Su marido no tardó en dormirse.
Por la mañana le despertó un ligero ruido. La iur del día penetraba en la habitación. Elena, pálida a causa del insomnio, demacrada, con círculos obscuros en torno de los ojos y los labios secos, estaba casi vestida y terminaba apresuradamente su "toilette".
—¿Dónde vas, querida?—preguntó Sergio con angustia.
—En seguida vuelvo—respondió ella—. Me duele un poco la cabeza. Daré un paseíto y dormiré un rato después de almorzar.
El se acordó de su reciente conversación, y, tendiéndole los brazos, le dijo:
—¡Cómo me asustaste anoche, infame mujercita! ¡Si supieras el daño que me hiciste! Aquel horror se hubiera interpuesto entre nosotros toda la vida. Ni tú ni yo hubiéramos podido olvidar nunca... Toda esa historia del segundo de a bordo, el alumno de la escuela marítima, el mareo, es pura imaginación, ¿verdad, querida?
Elena, asombrada ella misma de mentir de un modo tan fácil, habiendo tenido siempre a gala no decir más que la verdad, respondió con acento completamente natural:
—Claro, todo es invención mía. Una señora nos contó en el camarote un caso análogo que había, en realidad, tenido lugar en un barco durante una travesía. Su relato me impresionó mucho; me supuse en la situación de la pobre víctima y me llené de horror a la idea de que tu amor, entonces, se convirtiera en odio... Sufrí terriblemente al pensarlo y quise convencerme de lo contrario. ¿Comprendes?... Ahora, todo se acabó... felizmente.

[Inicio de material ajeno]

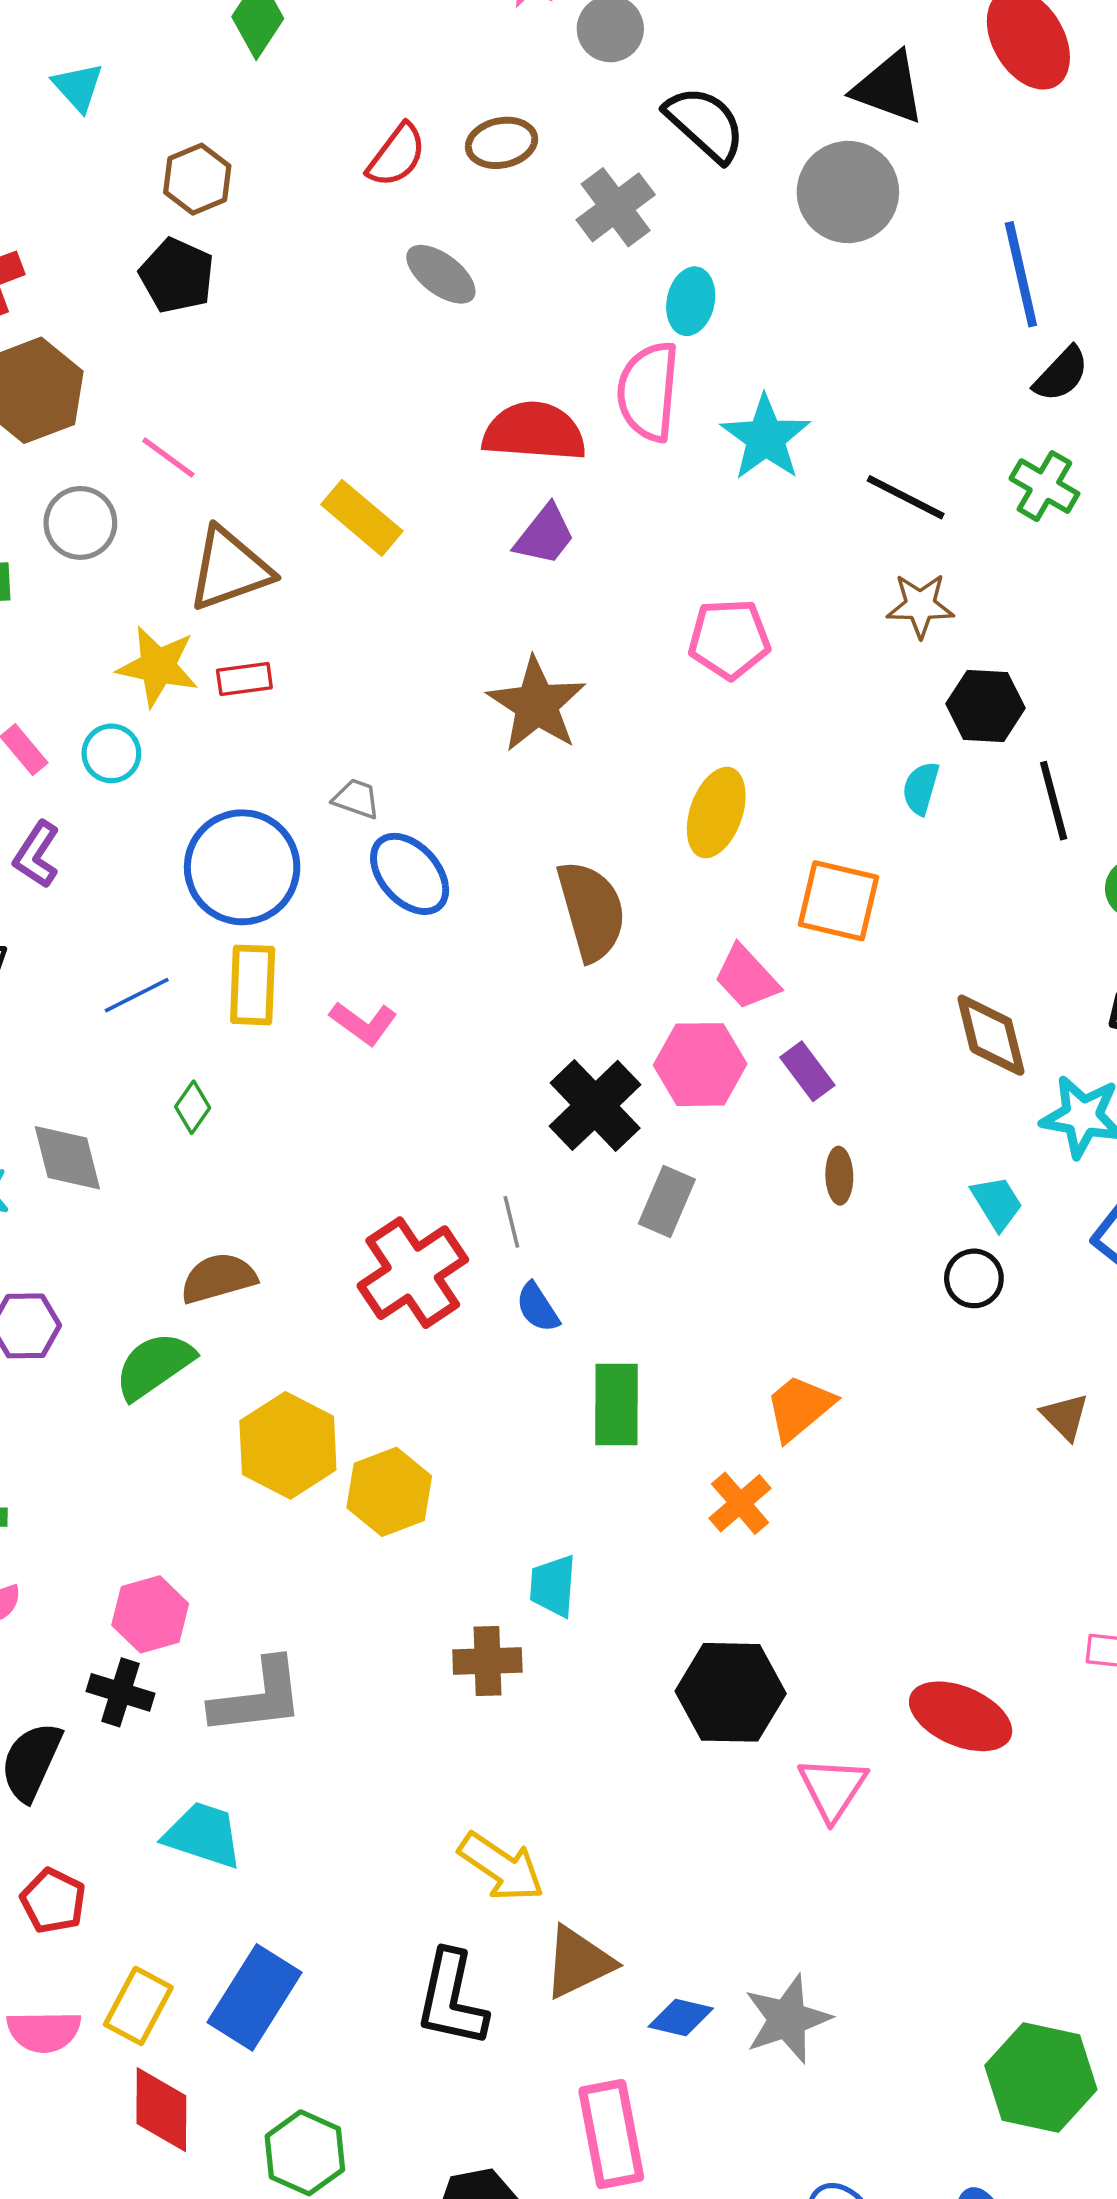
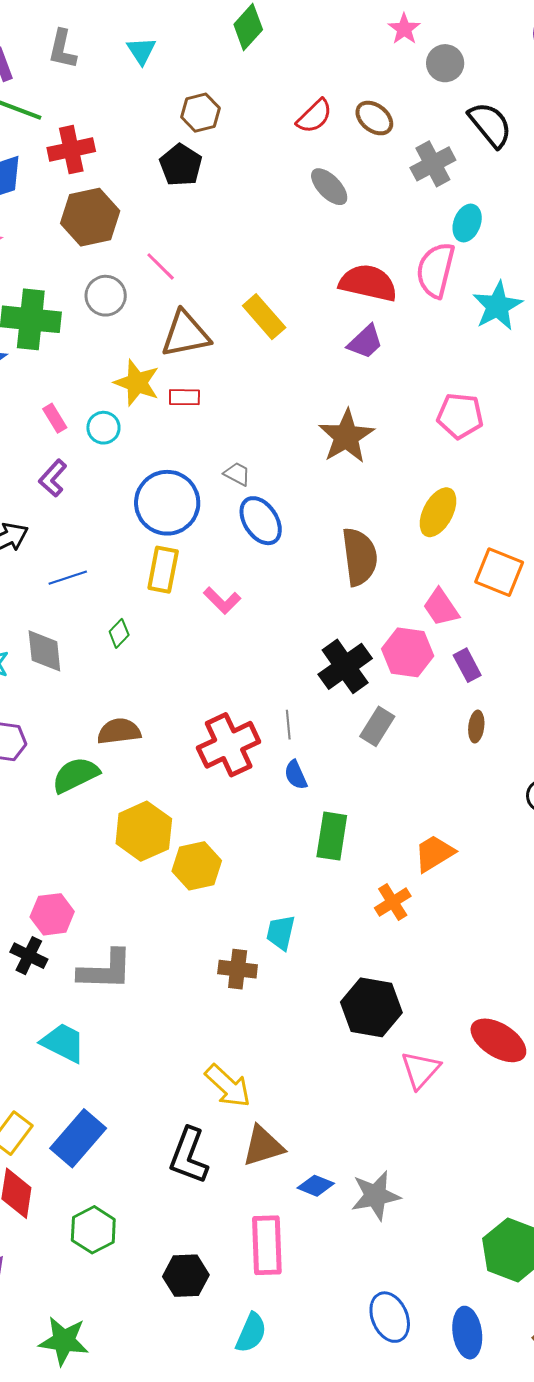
brown ellipse: (502, 143) -> (374, 118), turned 42
blue line: (137, 995) -> (68, 578), moved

—Sí, felizmente confirmó él, tranquilo del todo y muy alegre. Pero te engañas suponiendo que yo pudiera odiarte... No hubieras perdido el valor a mis ojos con motivo de una desgracia así... ¡No, nunca!...
Elena salió.
Sergio volvió a dormirse y no se despertó hasta las diez. A las once comenzó a inquietarle la ausencia de su mujer. Al mediodía un botones le llevó una breve carta suya.
"Salgo de nuevo para Odesa—escribía en el vapor de las nueve. No te ocultaré que voy a casa de Vasiutinsky, a cuyo lado trabajaré toda mi vida por la causa que nos es cara. Eres el único hombre a quien he amado; el único y el último, porque el amor no existe ya para mí. Tú eres el más puro y el más honrado de los hombres que he conocido.
Pero tú también, como los otros, según ahora veo, no eres más que un hombrecillo suspicaz, mal pensado, celoso. Tú también consideras a la mujer que amas como un propietario mezquino, egoísta.
Seguramente cualquier día nos encontraremos en el camino que pienso seguir toda mi vida. Y en nombre de nuestro amor pasado, te ruego que nada me preguntes, que no me pidas ninguna explicación, que no me hagas reproches y que no pretendas que nos reconciliemos. Ya sabes que nunca renuncio a mis decisiones.
No creo necesario repetirte que lo que te he contado del barco no ha ocurrido jamás.—Elena."